Provider/model keys, named provider profiles, agent loop settings, pacing, routing, and reliability sections.

This page is the field reference for the parts of ~/.revka/config.toml that decide which model answers, how the agent loop runs, and how requests are routed and retried. Every key here lists its type, default, and meaning so you can edit config.toml directly and know exactly what each value does.

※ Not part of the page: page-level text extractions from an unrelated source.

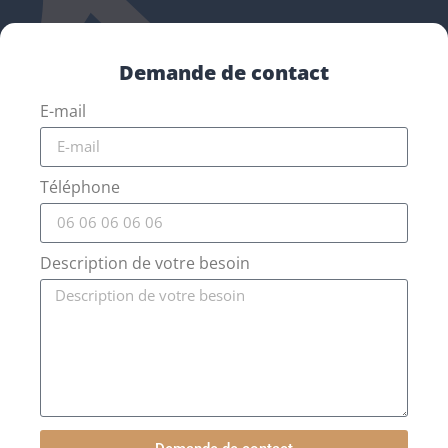
Demande de contact
E-mail
Téléphone
Description de votre besoin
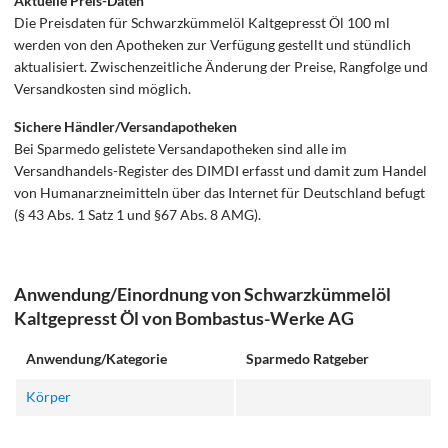
Aktuelle Preis-Daten
Die Preisdaten für Schwarzkümmelöl Kaltgepresst Öl 100 ml
werden von den Apotheken zur Verfügung gestellt und stündlich
aktualisiert. Zwischenzeitliche Änderung der Preise, Rangfolge und
Versandkosten sind möglich.
Sichere Händler/Versandapotheken
Bei Sparmedo gelistete Versandapotheken sind alle im
Versandhandels-Register des DIMDI erfasst und damit zum Handel
von Humanarzneimitteln über das Internet für Deutschland befugt
(§ 43 Abs. 1 Satz 1 und §67 Abs. 8 AMG).
Anwendung/Einordnung von Schwarzkümmelöl
Kaltgepresst Öl von Bombastus-Werke AG
Anwendung/Kategorie
Sparmedo Ratgeber
Körper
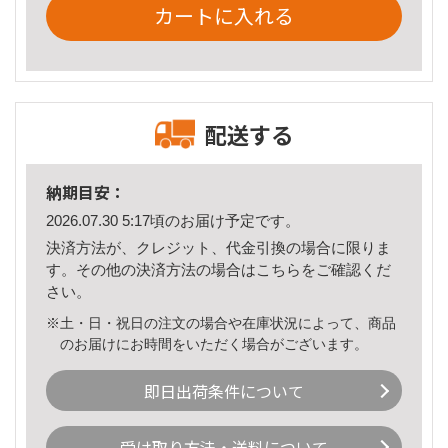
カートに入れる
配送する
納期目安：
2026.07.30 5:17頃のお届け予定です。
決済方法が、クレジット、代金引換の場合に限りま
す。その他の決済方法の場合は
こちら
をご確認くだ
さい。
※土・日・祝日の注文の場合や在庫状況によって、商品
のお届けにお時間をいただく場合がございます。
即日出荷条件について
受け取り方法・送料について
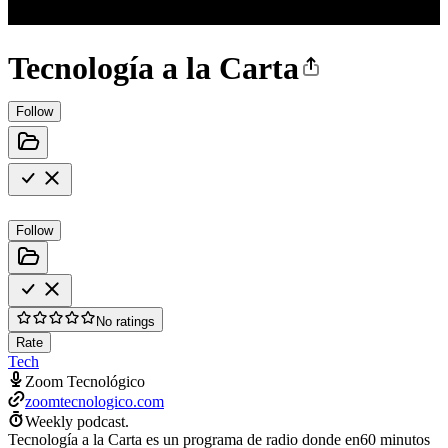
Tecnología a la Carta
Follow
Follow
No ratings
Rate
Tech
Zoom Tecnológico
zoomtecnologico.com
Weekly podcast.
Tecnología a la Carta es un programa de radio donde en60 minutos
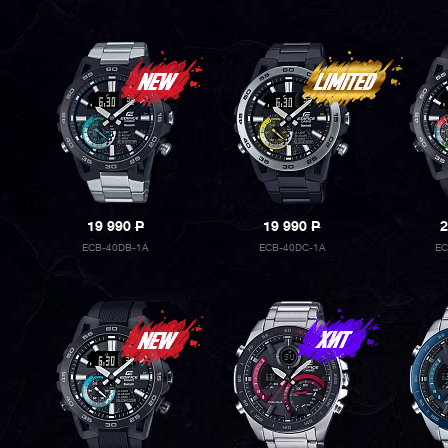
19 990
P
19 990
P
2
ECB-40DB-1A
ECB-40DC-1A
EC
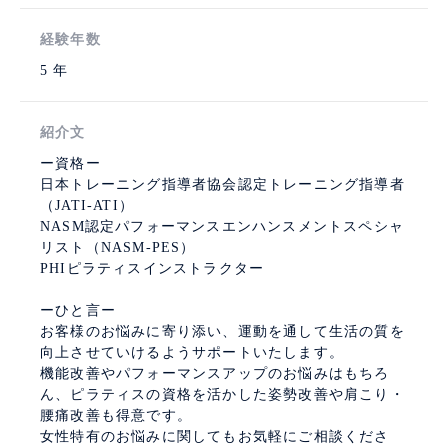
経験年数
5 年
紹介文
ー資格ー
日本トレーニング指導者協会認定トレーニング指導者
（JATI-ATI）
NASM認定パフォーマンスエンハンスメントスペシャ
リスト（NASM-PES）
PHIピラティスインストラクター
ーひと言ー
お客様のお悩みに寄り添い、運動を通して生活の質を
向上させていけるようサポートいたします。
機能改善やパフォーマンスアップのお悩みはもちろ
ん、ピラティスの資格を活かした姿勢改善や肩こり・
腰痛改善も得意です。
女性特有のお悩みに関してもお気軽にご相談くださ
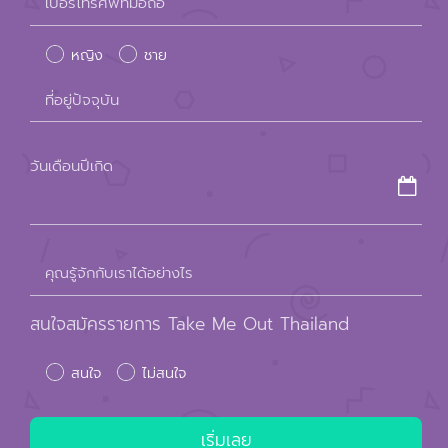
เบอร์โทรศัพท์มือถือ
leave
หญิง
ชาย
this
field
ที่อยู่ปัจจุบัน
empty.
วันเดือนปีเกิด
คุณรู้จักกับเราได้อย่างไร
สนใจสมัครรายการ Take Me Out Thailand
สนใจ
ไม่สนใจ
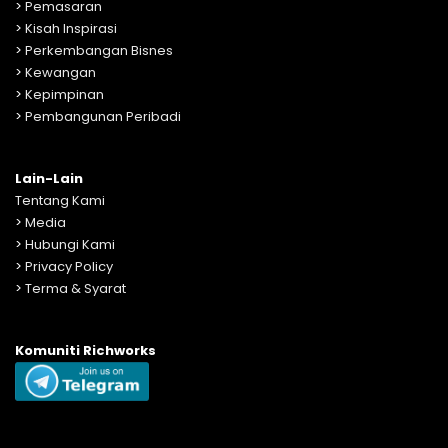
>
Pemasaran
>
Kisah Inspirasi
>
Perkembangan Bisnes
>
Kewangan
>
Kepimpinan
>
Pembangunan Peribadi
Lain-Lain
Tentang Kami
>
Media
>
Hubungi Kami
>
Privacy Policy
>
Terma & Syarat
Komuniti Richworks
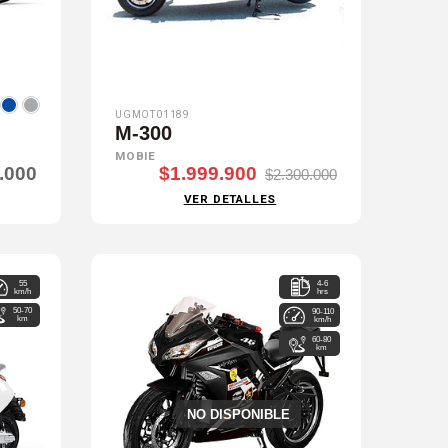
UGMOT01189
M-300
MOBIE
.000
$1.999.900
$2.300.000
VER DETALLES
55
4-6
km/h
hrs
50-70
90-110
km
km/h
60-80
km
NO DISPONIBLE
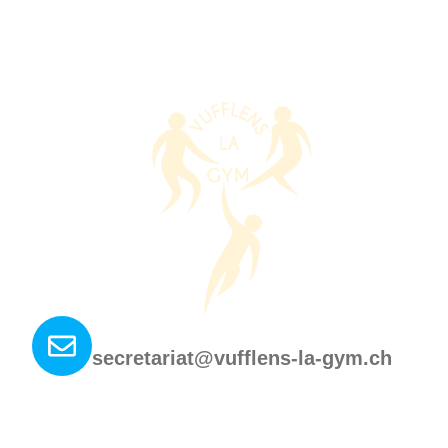
Nous contacter ?
secretariat@vufflens-la-gym.ch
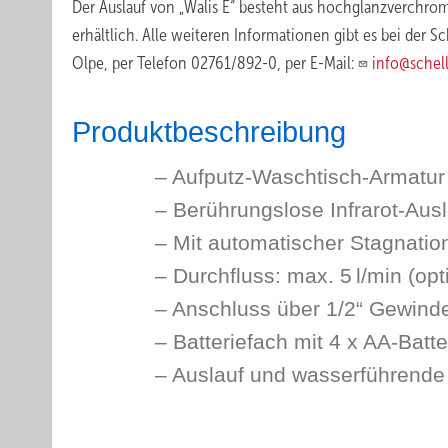
Der Auslauf von „Walis E“ besteht aus hochglanzverchro
erhältlich. Alle weiteren Informationen gibt es bei der 
Olpe, per Telefon 02761/892-0, per E-Mail:
info@schell
Produktbeschreibung
– Aufputz-Waschtisch-Armatur
– Berührungslose Infrarot-Au
– Mit automatischer Stagnati
– Durchfluss: max. 5 l/min (opt
– Anschluss über 1/2“ Gewind
– Batteriefach mit 4 x AA-Batte
– Auslauf und wasserführende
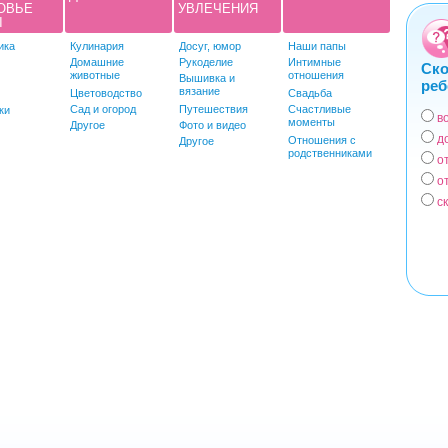
ОВЬЕ
УВЛЕЧЕНИЯ
Ы
ика
Кулинария
Досуг, юмор
Наши папы
Домашние
Рукоделие
Интимные
Ско
животные
отношения
Вышивка и
реб
вязание
Цветоводство
Свадьба
Сад и огород
Путешествия
Счастливые
ки
в
моменты
Вар
Другое
Фото и видео
д
Отношения с
Другое
родственниками
о
о
с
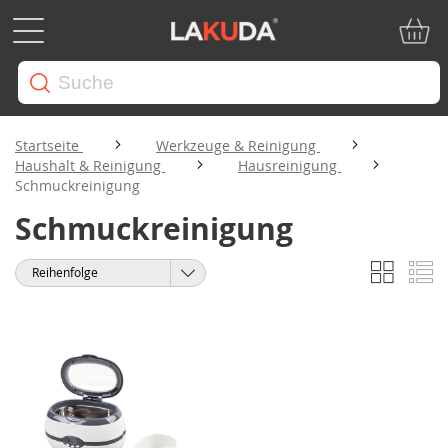
Mein W
Startseite
Werkzeuge & Reinigung
Haushalt & Reinigung
Hausreinigung
Schmuckreinigung
Schmuckreinigung
Liste
Li
Anzeigen
Sortieren
als
nach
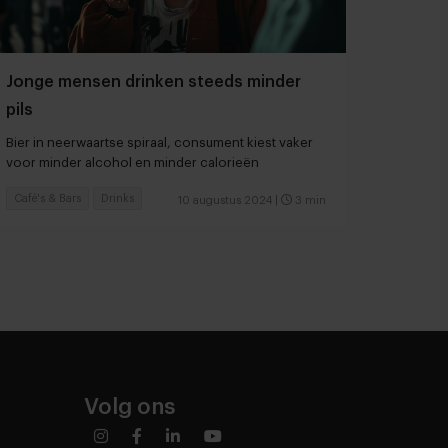
Jonge mensen drinken steeds minder
pils
Bier in neerwaartse spiraal, consument kiest vaker
voor minder alcohol en minder calorieën
Café's & Bars
Drinks
10 augustus 2024
|
3 min
Volg ons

Use this page when you are hand-tuning a deployment: choosing a provider, capping the tool loop, taming a slow local model, setting up fallbacks, or pinning named provider profiles. For the conceptual walkthrough of how routing and reliability behave at runtime, read Routing, reliability & tuning. For the file-location and precedence rules, see the Configuration overview.

These top-level keys (no section header — they live at the root of config.toml) are the first things you edit. They select the default provider, model, key, and request behavior.

default_provider = "openrouter"
default_model = "anthropic/claude-sonnet-4-6"
api_key = "sk-or-..."
default_temperature = 0.7
provider_timeout_secs = 120
KeyTypeDefaultMeaning
api_keystring?noneProvider API key. Overridden by REVKA_API_KEY or API_KEY, or a provider-specific env var (e.g. OPENROUTER_API_KEY).
api_urlstring?noneProvider base URL override (e.g. Ollama at http://10.0.0.1:11434).
api_pathstring?noneCustom API path suffix for unusual endpoints (e.g. /v2/generate).
default_providerstring"openrouter"Default provider ID. Alias model_provider; env REVKA_PROVIDER (or legacy PROVIDER).
default_modelstring"anthropic/claude-sonnet-4-6"Default model. Alias model; env REVKA_MODEL.
default_temperaturef640.7Sampling temperature, valid range 0.0–2.0; env REVKA_TEMPERATURE.
provider_timeout_secsu64120HTTP timeout for LLM provider calls, in seconds.
provider_max_tokensu32?unsetCaps output tokens. Set this on OpenRouter models that 402 at the default cap.
extra_headersmap{}Extra HTTP headers for provider calls; env REVKA_EXTRA_HEADERS in Key:Value,Key2:Value2 format.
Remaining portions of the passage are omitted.